9月21日(土)、「アサヒスーパードライ パシフィックネーションズカップ2024」はいよいよファイナルシリーズ・決勝を迎えた。準決勝でサモアに快勝した日本代表は、プールA1位通過後準決勝でアメリカを下したフィジーと対戦。今大会唯一の世界ランキング10位以内(10位)との勝負となった。決勝の舞台となった東大阪市花園ラグビー場(大阪)では14,437人のファンが優勝の行方を見守った。
先制したのは日本代表だ。前半7分、FB李承信がPGを決めて0-3とする。10分にはフィジーSOケレブ・マンツにPGを決められ3-3の同点にされたものの、20分、日本代表は自陣ハーフウェイライン付近のマイボールスクラムからSH藤原忍、SO立川理道キャプテンとつなぎ、立川のパスを受けたCTBディラン・ライリーがランとステップで鮮やかに相手をかわして大きく前進。さらに前方へショートパントを放つと自らそのボールに追いつき、スピードを落とすことなくトライ。テストマッチ5試合連続トライを決めて、FB李のゴールも決まり3-10と勝ち越しに成功する。

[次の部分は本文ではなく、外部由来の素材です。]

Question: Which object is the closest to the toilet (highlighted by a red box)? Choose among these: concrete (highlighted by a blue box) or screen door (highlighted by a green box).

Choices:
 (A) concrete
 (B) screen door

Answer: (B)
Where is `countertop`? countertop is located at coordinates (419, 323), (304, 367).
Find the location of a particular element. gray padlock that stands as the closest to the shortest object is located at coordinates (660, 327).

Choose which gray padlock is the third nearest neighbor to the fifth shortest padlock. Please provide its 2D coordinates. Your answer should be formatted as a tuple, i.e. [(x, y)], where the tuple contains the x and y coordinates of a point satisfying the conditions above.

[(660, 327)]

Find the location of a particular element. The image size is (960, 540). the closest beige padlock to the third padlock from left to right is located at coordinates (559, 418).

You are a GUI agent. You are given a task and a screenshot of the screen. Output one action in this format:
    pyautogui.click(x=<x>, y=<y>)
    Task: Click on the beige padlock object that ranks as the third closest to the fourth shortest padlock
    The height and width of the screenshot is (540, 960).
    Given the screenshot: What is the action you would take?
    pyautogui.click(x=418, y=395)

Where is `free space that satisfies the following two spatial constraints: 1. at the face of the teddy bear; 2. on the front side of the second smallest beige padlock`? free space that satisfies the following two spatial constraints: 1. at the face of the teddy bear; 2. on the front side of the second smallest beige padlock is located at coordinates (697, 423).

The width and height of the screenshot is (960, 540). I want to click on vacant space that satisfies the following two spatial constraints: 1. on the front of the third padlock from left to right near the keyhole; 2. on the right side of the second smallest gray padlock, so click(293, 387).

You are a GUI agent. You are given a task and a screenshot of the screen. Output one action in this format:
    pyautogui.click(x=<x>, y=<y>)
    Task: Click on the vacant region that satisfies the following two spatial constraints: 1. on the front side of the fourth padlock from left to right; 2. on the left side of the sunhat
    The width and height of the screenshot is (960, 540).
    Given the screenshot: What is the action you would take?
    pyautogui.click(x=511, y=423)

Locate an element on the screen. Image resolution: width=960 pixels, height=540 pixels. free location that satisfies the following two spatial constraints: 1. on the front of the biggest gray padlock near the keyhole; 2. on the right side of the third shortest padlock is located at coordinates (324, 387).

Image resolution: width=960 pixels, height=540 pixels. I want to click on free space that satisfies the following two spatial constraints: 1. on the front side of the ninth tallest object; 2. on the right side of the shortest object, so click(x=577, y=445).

リードした状態で試合を折り返したかった日本代表だが、32分にフィジーに初トライを許し、10-10に。しかし昨年のラグビーW杯で8強入りを果たし、そのメンバーを多く揃えた強豪を相手にスコアどおりの互角の勝負を演じて、同点のまま前半終了を迎える。
後半も拮抗した攻防が期待されたが、前半38分に日本代表HO原田衛が危険なプレーでシンビンになっていた影響もあり、残り40分はフィジーの意のままの展開となる。まずは16分、SOマンツにPGを決められると(13-10)、19分、27分、30分、35分と4連続トライを許し、スコアは41-10と前半とは打って変わって一方的な試合になる。

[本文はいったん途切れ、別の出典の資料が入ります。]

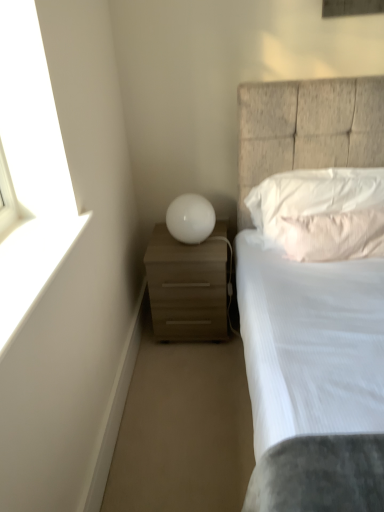 What do you see at coordinates (32, 265) in the screenshot? The width and height of the screenshot is (384, 512). I see `white matte window sill at upper left` at bounding box center [32, 265].

I want to click on pink textured pillow at upper right, which is the 2th pillow in top-to-bottom order, so click(x=332, y=234).

This screenshot has width=384, height=512. I want to click on white soft pillow at upper right, the 1th pillow when ordered from top to bottom, so click(x=322, y=213).

This screenshot has height=512, width=384. What are the coordinates of `white matte window sill at upper left` in the screenshot? It's located at (32, 265).

From a real-world perspective, relative to white textured bed at center, is white matte window sill at upper left vertically above or below?

Clearly, from a real-world perspective, white matte window sill at upper left is above white textured bed at center.

Considering the relative positions of white matte window sill at upper left and white textured bed at center in the image provided, is white matte window sill at upper left behind white textured bed at center?

That is True.

Is white matte window sill at upper left oriented towards white textured bed at center?

Yes, white matte window sill at upper left is oriented towards white textured bed at center.

Consider the image. Which object is positioned more to the left, white textured bed at center or white soft pillow at upper right, the 1th pillow when ordered from top to bottom?

From the viewer's perspective, white textured bed at center appears more on the left side.

Does point (383, 160) appear closer or farther from the camera than point (319, 188)?

Point (383, 160) is farther from the camera than point (319, 188).

Is white soft pillow at upper right, the 2th pillow ordered from the bottom, at the back of white textured bed at center?

Correct, white textured bed at center is looking away from white soft pillow at upper right, the 2th pillow ordered from the bottom.

From the image's perspective, which object appears higher, white textured bed at center or white soft pillow at upper right, the 2th pillow ordered from the bottom?

white soft pillow at upper right, the 2th pillow ordered from the bottom.

From a real-world perspective, is white soft pillow at upper right, the 1th pillow when ordered from top to bottom, under white glossy sphere at center?

No, from a real-world perspective, white soft pillow at upper right, the 1th pillow when ordered from top to bottom, is not beneath white glossy sphere at center.

From the image's perspective, does white soft pillow at upper right, the 1th pillow when ordered from top to bottom, appear lower than white glossy sphere at center?

Incorrect, from the image's perspective, white soft pillow at upper right, the 1th pillow when ordered from top to bottom, is higher than white glossy sphere at center.

Considering the sizes of white soft pillow at upper right, the 2th pillow ordered from the bottom, and white glossy sphere at center in the image, is white soft pillow at upper right, the 2th pillow ordered from the bottom, bigger or smaller than white glossy sphere at center?

In the image, white soft pillow at upper right, the 2th pillow ordered from the bottom, appears to be larger than white glossy sphere at center.

Which of these two, white soft pillow at upper right, the 1th pillow when ordered from top to bottom, or white glossy sphere at center, is thinner?

Thinner between the two is white soft pillow at upper right, the 1th pillow when ordered from top to bottom.

Would you say pink textured pillow at upper right, which is the 2th pillow in top-to-bottom order, is inside or outside white matte window sill at upper left?

The correct answer is: outside.

Based on the photo, does pink textured pillow at upper right, which appears as the first pillow when ordered from the bottom, have a greater height compared to white matte window sill at upper left?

それでもいい形で試合を締めたい日本代表は38分、自陣でのマイボールスクラムから仕掛け、ラストパスを受けたWTBマロ・ツイタマが約50mを独走して一矢報いるトライ。41-17とする。最終的にはこのスコアのまま日本代表は敗れ、準優勝。フィジーが今大会を制した。

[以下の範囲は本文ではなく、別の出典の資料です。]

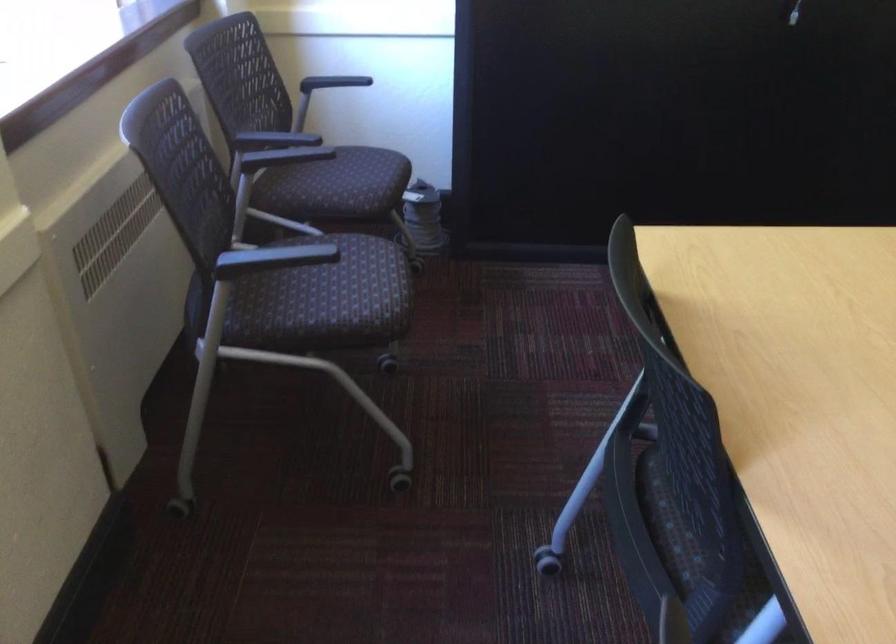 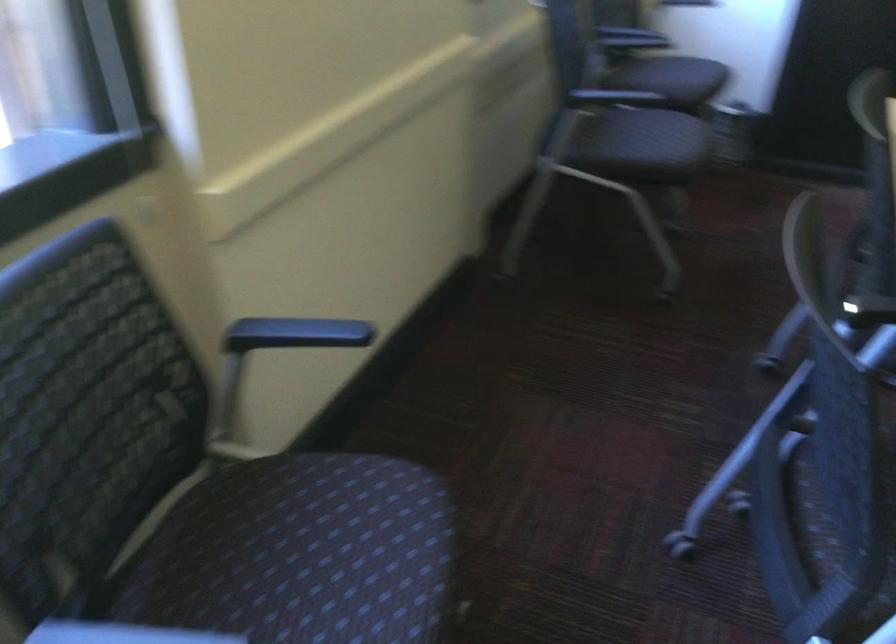 Question: The images are taken continuously from a first-person perspective. In which direction is your viewpoint rotating?

Choices:
 (A) Left
 (B) Right
 (C) Up
 (D) Down

Answer: (A) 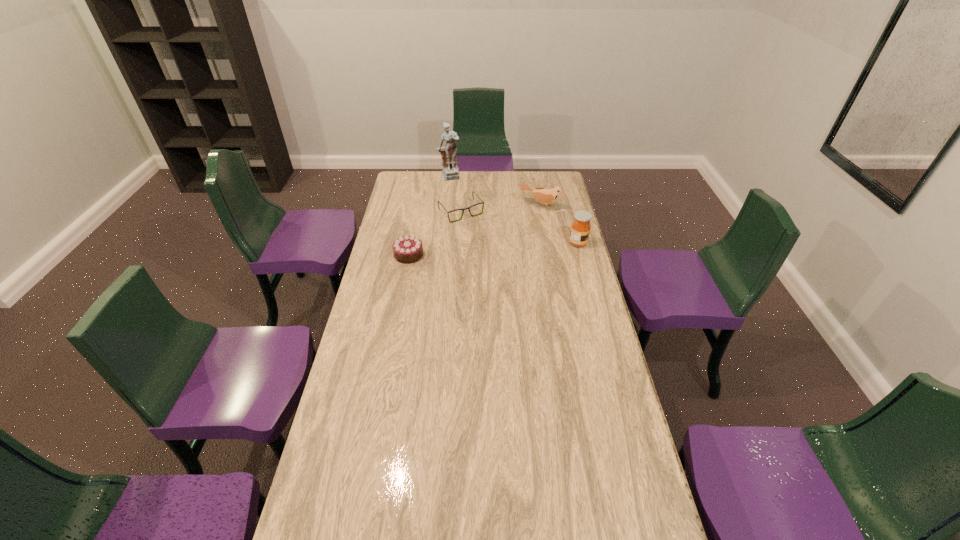 At what (x,y) coordinates should I click in order to perform the action: click on chocolate cake. Please return your answer as a coordinate pair (x, y). Looking at the image, I should click on (408, 249).

In order to click on the second shortest object in this screenshot , I will do `click(408, 249)`.

This screenshot has width=960, height=540. Find the location of `honey`. honey is located at coordinates (580, 229).

The width and height of the screenshot is (960, 540). Find the location of `the third tallest object`. the third tallest object is located at coordinates (546, 196).

Locate an element on the screen. This screenshot has width=960, height=540. the shortest object is located at coordinates (482, 202).

Find the location of a particular element. the farthest object is located at coordinates (450, 171).

Identify the location of figurine. Image resolution: width=960 pixels, height=540 pixels. (450, 171).

Find the location of a particular element. Image resolution: width=960 pixels, height=540 pixels. vacant space situated on the front of the second shortest object is located at coordinates (396, 326).

Identify the location of vacant point located at the beak of the third tallest object. (520, 234).

Where is `free space located at the beak of the third tallest object`? Image resolution: width=960 pixels, height=540 pixels. free space located at the beak of the third tallest object is located at coordinates (522, 231).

試合後の記者会見で日本代表エディー・ジョーンズHCは悔しさをにじませながらコメントした。
「ジャパンとしてはエフォート(努力)はよかったと思いますが、ハードワークをもっと長い時間続ける必要がありました。その点ではまだまだ(求めている)レベルには達していません。やはりまだ我々の実力は不足しています。ただ、これを続けていくことで2027年(W杯オーストラリア大会)までには(世界レベルに)到達できると考えています。試合は我々の現状を確認する機会になります」
掲げる「超速ラグビー」の成熟、完成にはまだまだ時間がかかる。しかしその方向性、成長曲線は間違っていない。指揮官も選手もそう信じながら日本代表は研鑽し続け、10月26日(土)のニュージーランド戦、そして11月の欧州遠征に向けて引き続き準備を進めていく。